German painter (1819–1875)

Arthur von Ramberg (4 September 1819 – 5 February 1875) was an Austrian-born painter who worked in Germany.

==Biography==
He was born in Vienna. He studied art at Hanover and early made a tour in Italy, Hungary and Styria. In 1840, he attended the university at Prague, while at the same time uniting the pursuit of art with his other studies. In 1842, he became a pupil at the Art Academy of Dresden under Julius Hübner, and among other early pictures produced his Wedding of Dwarfs after Goethe, and The Emperor Henry I on His Hungarian Campaign.

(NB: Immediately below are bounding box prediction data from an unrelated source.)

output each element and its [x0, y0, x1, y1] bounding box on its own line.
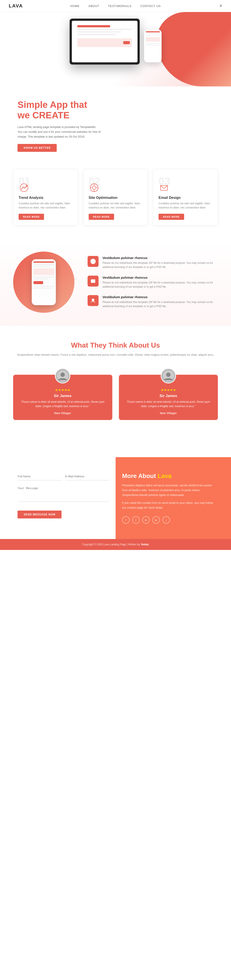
testimonial-card-0: ★★★★★ Sir James "Fusce rutrum in dolor s… — [13, 375, 112, 420]
more-about-title: More About Lava — [122, 473, 214, 479]
avatar-1 — [161, 368, 176, 383]
svg-point-3 — [92, 186, 96, 189]
nav-home[interactable]: HOME — [70, 5, 80, 8]
instagram-icon[interactable]: in — [152, 516, 160, 524]
hero-section — [0, 12, 231, 86]
nav-about[interactable]: ABOUT — [88, 5, 99, 8]
svg-point-9 — [91, 259, 96, 264]
nav-logo: LAVA — [9, 3, 23, 9]
music-icon[interactable]: ♪ — [162, 516, 170, 524]
nav-testimonials[interactable]: TESTIMONIALS — [108, 5, 132, 8]
close-icon[interactable]: × — [220, 3, 222, 9]
trend-icon — [19, 182, 30, 193]
nav-contact[interactable]: CONTACT US — [140, 5, 161, 8]
phone-features: Vestibulum pulvinar rhoncus Please do no… — [88, 256, 218, 309]
twitter-icon[interactable]: t — [132, 516, 140, 524]
phone-feature-0: Vestibulum pulvinar rhoncus Please do no… — [88, 256, 218, 269]
phone-section: Vestibulum pulvinar rhoncus Please do no… — [0, 239, 231, 326]
features-section: 01 Trend Analysis Curabitur pulvinar vel… — [0, 161, 231, 239]
facebook-icon[interactable]: f — [122, 516, 130, 524]
read-more-btn-1[interactable]: READ MORE — [89, 214, 114, 220]
pf-text-2: Vestibulum pulvinar rhoncus Please do no… — [102, 295, 218, 309]
read-more-btn-0[interactable]: READ MORE — [19, 214, 44, 220]
svg-point-13 — [61, 372, 65, 377]
feature-card-2: 03 Email Design Curabitur pulvinar vel o… — [153, 169, 218, 225]
nav-links: HOME ABOUT TESTIMONIALS CONTACT US — [70, 5, 161, 8]
email-icon — [159, 182, 169, 193]
testimonial-card-1: ★★★★★ Sir James "Fusce rutrum in dolor s… — [119, 375, 218, 420]
intro-body: Lava HTML landing page template is provi… — [18, 125, 101, 139]
read-more-btn-2[interactable]: READ MORE — [159, 214, 184, 220]
feature-card-1: 02 Site Optimisation Curabitur pulvinar … — [83, 169, 148, 225]
contact-form: SEND MESSAGE NOW — [18, 473, 109, 519]
svg-point-1 — [26, 185, 27, 186]
contact-info-side: More About Lava Phasellus dapibus tellus… — [122, 473, 214, 524]
intro-heading: Simple App that we CREATE — [18, 100, 213, 121]
feature-card-0: 01 Trend Analysis Curabitur pulvinar vel… — [13, 169, 78, 225]
avatar-0 — [55, 368, 70, 383]
cta-button[interactable]: KNOW US BETTER — [18, 144, 57, 152]
footer-link[interactable]: Yeldaz — [140, 543, 149, 546]
full-name-input[interactable] — [18, 473, 61, 480]
phone-feature-2: Vestibulum pulvinar rhoncus Please do no… — [88, 295, 218, 309]
optimise-icon — [89, 182, 100, 193]
hero-wave — [156, 12, 231, 86]
message-textarea[interactable] — [18, 484, 109, 502]
testimonials-section: What They Think About Us Suspendisse vit… — [0, 326, 231, 435]
pf-icon-2 — [88, 295, 99, 306]
footer-text: Copyright © 2020 Lava Landing Page | Wri… — [82, 543, 140, 546]
phone-feature-1: Vestibulum pulvinar rhoncus Please do no… — [88, 275, 218, 289]
contact-form-side: SEND MESSAGE NOW — [18, 473, 109, 519]
intro-section: Simple App that we CREATE Lava HTML land… — [0, 86, 231, 161]
pf-icon-0 — [88, 256, 99, 267]
testimonials-title: What They Think About Us — [13, 341, 218, 349]
pf-icon-1 — [88, 275, 99, 286]
phone-device — [32, 259, 56, 305]
svg-point-15 — [166, 372, 170, 377]
contact-body-2: If you need this contact form to send em… — [122, 501, 214, 510]
testimonials-subtitle: Suspendisse vitae laoreet mauris. Fusce … — [13, 352, 218, 357]
social-icons: f t in in ♪ — [122, 516, 214, 524]
pf-text-1: Vestibulum pulvinar rhoncus Please do no… — [102, 275, 218, 289]
send-message-button[interactable]: SEND MESSAGE NOW — [18, 511, 62, 519]
testimonials-grid: ★★★★★ Sir James "Fusce rutrum in dolor s… — [13, 375, 218, 420]
navbar: LAVA HOME ABOUT TESTIMONIALS CONTACT US … — [0, 0, 231, 12]
svg-point-11 — [92, 299, 94, 301]
pf-text-0: Vestibulum pulvinar rhoncus Please do no… — [102, 256, 218, 269]
email-input[interactable] — [65, 473, 109, 480]
linkedin-icon[interactable]: in — [142, 516, 150, 524]
phone-circle — [13, 251, 75, 313]
contact-section: SEND MESSAGE NOW More About Lava Phasell… — [0, 457, 231, 539]
contact-body-1: Phasellus dapibus tellus vel lacus accum… — [122, 483, 214, 498]
footer: Copyright © 2020 Lava Landing Page | Wri… — [0, 539, 231, 550]
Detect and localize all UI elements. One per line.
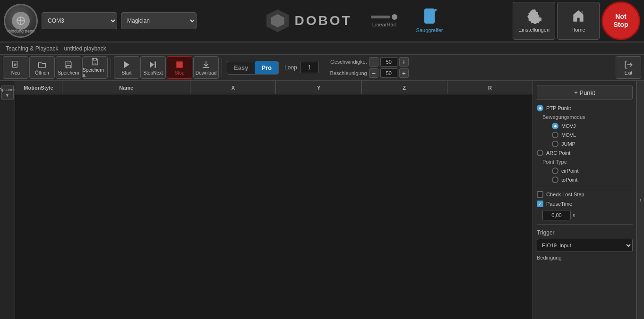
- cir-point-radio[interactable]: [552, 168, 558, 174]
- pause-time-input-row: s: [542, 210, 633, 220]
- download-icon: [201, 60, 211, 69]
- svg-rect-8: [67, 65, 70, 67]
- speichern-als-button[interactable]: AS Speichern a.: [82, 56, 108, 79]
- cir-point-label: cirPoint: [561, 168, 579, 174]
- oeffnen-button[interactable]: Öffnen: [29, 56, 55, 79]
- beschleunigung-minus[interactable]: −: [369, 68, 378, 78]
- save-as-icon: AS: [90, 57, 100, 67]
- sauggreifer-section[interactable]: ▼ Sauggreifer: [416, 8, 443, 33]
- folder-open-icon: [37, 60, 47, 69]
- beschleunigung-value: 50: [380, 68, 397, 78]
- right-collapse-button[interactable]: ›: [636, 81, 644, 319]
- exit-icon: [624, 60, 633, 69]
- top-right-buttons: Einstellungen Home Not Stop: [513, 1, 640, 40]
- movj-radio[interactable]: [552, 123, 558, 129]
- arc-point-radio[interactable]: [537, 150, 543, 156]
- col-header-name: Name: [62, 81, 190, 94]
- com-port-select[interactable]: COM3: [42, 12, 117, 29]
- col-header-motionstyle: MotionStyle: [15, 81, 62, 94]
- einstellungen-label: Einstellungen: [518, 27, 550, 33]
- table-body: [15, 94, 532, 319]
- home-label: Home: [571, 27, 585, 33]
- loop-input[interactable]: [300, 62, 319, 73]
- svg-rect-9: [94, 59, 97, 60]
- save-icon: [64, 60, 73, 69]
- arc-point-row: ARC Point: [537, 150, 633, 156]
- trigger-label: Trigger: [537, 229, 633, 236]
- svg-rect-7: [67, 61, 70, 63]
- svg-marker-11: [124, 61, 129, 68]
- rail-line: [371, 16, 390, 18]
- connection-label: -bindung trenn: [7, 29, 34, 34]
- pause-time-row-check: PauseTime: [537, 201, 633, 207]
- ptp-punkt-radio[interactable]: [537, 105, 543, 111]
- step-next-label: StepNext: [143, 70, 163, 76]
- divider-1: [537, 187, 633, 187]
- left-sidebar: Optionen ▼: [0, 81, 15, 319]
- to-point-radio[interactable]: [552, 176, 558, 183]
- play-icon: [122, 60, 131, 69]
- download-button[interactable]: Download: [193, 56, 219, 79]
- speichern-button[interactable]: Speichern: [56, 56, 81, 79]
- neu-button[interactable]: Neu: [3, 56, 28, 79]
- dobot-brand: DOBOT: [266, 9, 352, 32]
- jump-radio[interactable]: [552, 141, 558, 147]
- neu-label: Neu: [11, 70, 20, 76]
- right-panel: + Punkt PTP Punkt Bewegungsmodus MOVJ MO…: [532, 81, 636, 319]
- trigger-select[interactable]: EIO19_Input: [537, 239, 633, 252]
- stop-icon: [175, 60, 184, 69]
- bewegungsmodus-title: Bewegungsmodus: [542, 114, 633, 120]
- easy-button[interactable]: Easy: [227, 61, 255, 74]
- not-stop-button[interactable]: Not Stop: [601, 1, 640, 40]
- download-label: Download: [196, 70, 216, 76]
- home-button[interactable]: Home: [557, 2, 600, 40]
- pause-time-checkbox[interactable]: [537, 201, 543, 207]
- stop-button[interactable]: Stop: [167, 56, 192, 79]
- dobot-hex-inner: [271, 14, 284, 27]
- home-icon: [571, 9, 586, 24]
- movl-radio[interactable]: [552, 132, 558, 138]
- cir-point-row: cirPoint: [552, 168, 633, 174]
- loop-label: Loop: [284, 64, 297, 71]
- linear-rail-icon: [371, 14, 397, 20]
- pause-time-input[interactable]: [542, 210, 571, 220]
- exit-button[interactable]: Exit: [616, 56, 641, 79]
- col-header-y: Y: [276, 81, 361, 94]
- beschleunigung-row: Beschleunigung − 50 +: [325, 68, 409, 78]
- arc-point-label: ARC Point: [546, 150, 570, 156]
- toolbar-separator-1: [111, 58, 111, 77]
- einstellungen-button[interactable]: Einstellungen: [513, 2, 555, 40]
- svg-marker-12: [150, 61, 154, 67]
- svg-rect-14: [176, 61, 182, 67]
- check-lost-step-checkbox[interactable]: [537, 191, 543, 198]
- start-button[interactable]: Start: [114, 56, 139, 79]
- geschwindigkeit-minus[interactable]: −: [369, 57, 378, 67]
- oeffnen-label: Öffnen: [35, 70, 49, 76]
- top-bar: -bindung trenn COM3 Magician DOBOT Linea…: [0, 0, 644, 42]
- device-select[interactable]: Magician: [121, 12, 197, 29]
- table-area: MotionStyle Name X Y Z R: [15, 81, 532, 319]
- check-lost-step-row: Check Lost Step: [537, 191, 633, 198]
- geschwindigkeit-plus[interactable]: +: [399, 57, 409, 67]
- neu-icon: [11, 60, 20, 69]
- step-next-button[interactable]: StepNext: [140, 56, 166, 79]
- divider-2: [537, 224, 633, 225]
- plus-punkt-button[interactable]: + Punkt: [537, 85, 633, 100]
- to-point-row: toPoint: [552, 176, 633, 183]
- dobot-center: DOBOT LinearRail ▼ Sauggreifer: [200, 8, 509, 33]
- optionen-label: Optionen: [0, 87, 16, 92]
- col-header-r: R: [447, 81, 532, 94]
- beschleunigung-plus[interactable]: +: [399, 68, 409, 78]
- trigger-section: Trigger EIO19_Input Bedingung: [537, 229, 633, 260]
- linear-rail-section[interactable]: LinearRail: [371, 14, 397, 27]
- svg-text:AS: AS: [93, 62, 97, 65]
- point-type-title: Point Type: [542, 159, 633, 165]
- optionen-button[interactable]: Optionen ▼: [1, 85, 14, 100]
- ptp-punkt-row: PTP Punkt: [537, 105, 633, 111]
- exit-label: Exit: [625, 70, 633, 76]
- logo-circle[interactable]: -bindung trenn: [4, 4, 38, 38]
- pro-button[interactable]: Pro: [255, 61, 278, 74]
- geschwindigkeit-label: Geschwindigke.: [325, 59, 367, 65]
- not-stop-line1: Not: [615, 13, 626, 21]
- speichern-als-label: Speichern a.: [83, 67, 107, 78]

In 1850, he went to Munich and executed a series of genre works illustrating the works of Schiller. In 1860, he was appointed professor to the Art School in Weimar, and six years later took a similar position in the Academy of Fine Arts, Munich. His subsequent productions include The Court of Frederick II in Palermo; and, among his genres, most notable are his Hermann and Dorothea after Goethe; and Luise, after the poem of Johann Heinrich Voss, which latter was much admired for its brilliancy in design and execution. He also frescoed the walls of Luther's chamber at Wartburg; and for the Grand Duchess of Saxe-Weimar illustrated the tale of the "King of the Frogs." He died in Munich in 1875.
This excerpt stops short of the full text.